Editorial: The dangerous side of social media

Words have weight. Ideas have gravity.

And when the two join with action, there can be consequences.

On Thursday, an angry man who appears to have reached his boiling point in the soup of social media made inflammatory statements online. He took a weapon and headed out to turn the passion in his mind into a purpose in the world.

And someone died.

In this case, it was Ricky Walter Shiffer, 42. After publicly posting for some time about his political beliefs, they bubbled over after search warrants were served on Donald Trump’s
Mar-a-Lago estate last week. That took him to the FBI field office in Cincinnati, starting a chain of events that ended in his death.

The situation mirrors the Tree of Life shooting in Squirrel Hill. Authorities say Robert Bowers had been posting on alt-right social media site Gab right up until the Saturday morning when he ended his screed with “I’m going in.”

The difference between the two incidents is the body count. Bowers survived the October 2018 bloodshed and awaits trial, charged with killing the 11 people who didn’t.

Social media is easily dismissed as frivolous and nonsensical. It narrates our lives and shares pictures of our breakfast. It is helpful as we keep in touch with family far away and links us back up with friends who we haven’t seen since high school graduation.

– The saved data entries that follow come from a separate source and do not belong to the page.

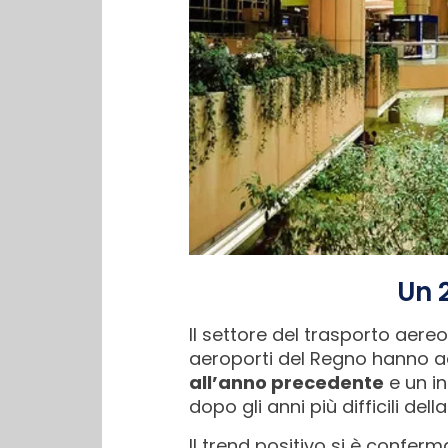
Un 
Il settore del trasporto aereo
aeroporti del Regno hanno a
all’anno precedente
e un i
dopo gli anni più difficili del
Il trend positivo si è conferm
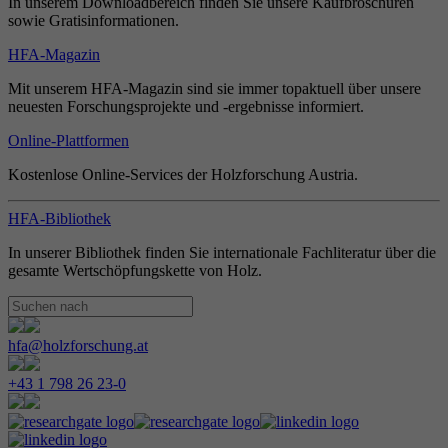
In unserem Downloadbereich finden Sie unsere Kaufbroschüren
sowie Gratisinformationen.
HFA-Magazin
Mit unserem HFA-Magazin sind sie immer topaktuell über unsere
neuesten Forschungsprojekte und -ergebnisse informiert.
Online-Plattformen
Kostenlose Online-Services der Holzforschung Austria.
HFA-Bibliothek
In unserer Bibliothek finden Sie internationale Fachliteratur über die
gesamte Wertschöpfungskette von Holz.
hfa@holzforschung.at
+43 1 798 26 23-0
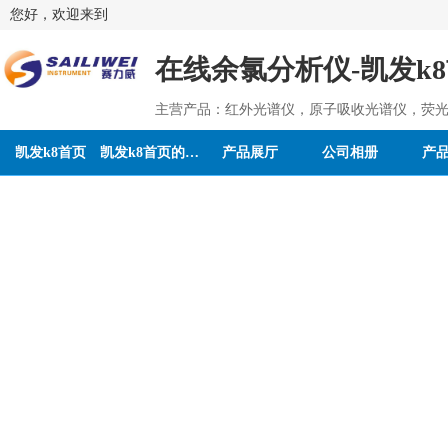
您好，欢迎来到
在线余氯分析仪-凯发k
主营产品：红外光谱仪，原子吸收光谱仪，荧光
凯发k8首页
凯发k8首页的介绍
产品展厅
公司相册
产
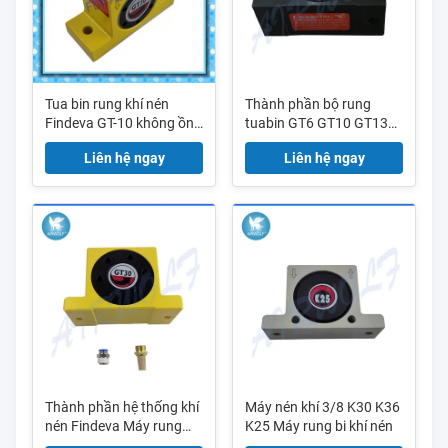
Tua bin rung khí nén
Thành phần bộ rung
Findeva GT-10 không ồn
tuabin GT6 GT10 GT13
ào Loại G1 / 8
của hệ thống khí nén
Liên hệ ngay
Liên hệ ngay
Thành phần hệ thống khí
Máy nén khí 3/8 K30 K36
nén Findeva Máy rung
K25 Máy rung bi khí nén
tuabin GT30 GT36 GT-48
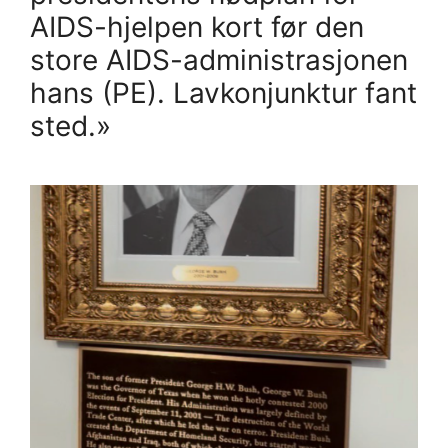
AIDS-hjelpen kort før den
store AIDS-administrasjonen
hans (PE). Lavkonjunktur fant
sted.»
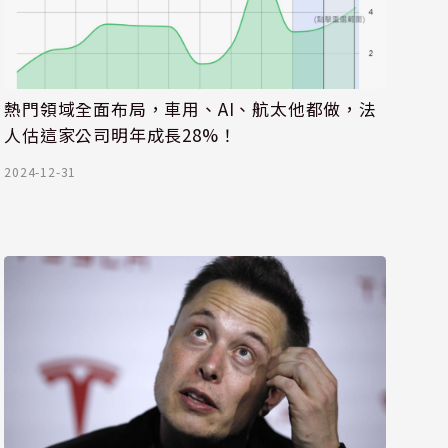
熱門領域全面布局，車用、AI、航太他都做，法
人估這家公司明年成長28%！
2024-12-31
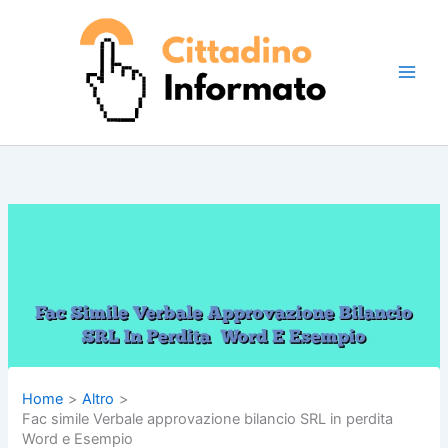
Vai
al
contenuto
Home
Altro
Fac simile Verbale approvazione bilancio SRL in perdita​
Word e Esempio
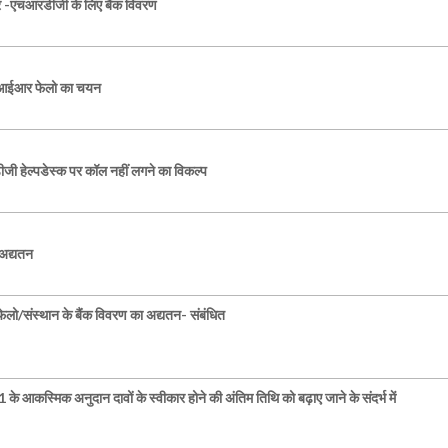
-एचआरडीजी के लिए बैंक विवरण
एसआईआर फेलो का चयन
ेल्पडेस्क पर कॉल नहीं लगने का विकल्प
 अद्यतन
 फेलो/संस्थान के बैंक विवरण का अद्यतन- संबंधित
के आकस्मिक अनुदान दावों के स्वीकार होने की अंतिम तिथि को बढ़ाए जाने के संदर्भ में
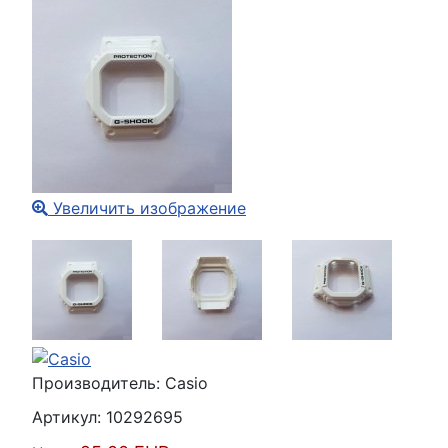
Увеличить изображение
Производитель:
Casio
Артикул:
10292695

But it must be recognized as the potential danger it is.

Social media works with algorithms that identify things we want to say and want to hear. It listens to what we put out and feeds the same thing right back to us. Social media is the ultimate echo chamber — not just a bubble but an amplifier.

And the only way to survive it is to recognize what is happening.

It is critically important to use social media not just responsibly but with a healthy dose of questioning. Check the sources of the accounts that share information. Follow accounts that are the opposite of your positions to counter confirmation bias. Read the story, not just the headline.

But more than that, take time to put down your phone. To shut your browser. Pick up a paper or a magazine instead. Talk to real people about completely different things.

Find things that draw you to people instead of pitting you against them.

The best way to combat the dangerous side of social media is to walk away from it.